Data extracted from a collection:
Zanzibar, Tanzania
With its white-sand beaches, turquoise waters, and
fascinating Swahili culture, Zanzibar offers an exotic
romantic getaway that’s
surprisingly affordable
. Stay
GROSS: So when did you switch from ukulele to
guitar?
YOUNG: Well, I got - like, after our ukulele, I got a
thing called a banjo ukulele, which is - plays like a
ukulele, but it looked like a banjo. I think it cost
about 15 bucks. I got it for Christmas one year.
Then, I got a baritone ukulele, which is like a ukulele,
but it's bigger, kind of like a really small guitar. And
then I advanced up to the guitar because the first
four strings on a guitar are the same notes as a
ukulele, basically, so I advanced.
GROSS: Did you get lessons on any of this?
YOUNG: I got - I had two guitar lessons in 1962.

...

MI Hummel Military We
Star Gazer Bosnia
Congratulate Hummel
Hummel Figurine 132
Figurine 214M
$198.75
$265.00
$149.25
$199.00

* Task instructions *
Reproduce only the lines above spanning from the line containing "Zanzibar, Tanzania" through the line containing "YOUNG: I got", word for word.

* Response to this exercise *
Zanzibar, Tanzania
With its white-sand beaches, turquoise waters, and
fascinating Swahili culture, Zanzibar offers an exotic
romantic getaway that’s
surprisingly affordable
. Stay
GROSS: So when did you switch from ukulele to
guitar?
YOUNG: Well, I got - like, after our ukulele, I got a
thing called a banjo ukulele, which is - plays like a
ukulele, but it looked like a banjo. I think it cost
about 15 bucks. I got it for Christmas one year.
Then, I got a baritone ukulele, which is like a ukulele,
but it's bigger, kind of like a really small guitar. And
then I advanced up to the guitar because the first
four strings on a guitar are the same notes as a
ukulele, basically, so I advanced.
GROSS: Did you get lessons on any of this?
YOUNG: I got - I had two guitar lessons in 1962.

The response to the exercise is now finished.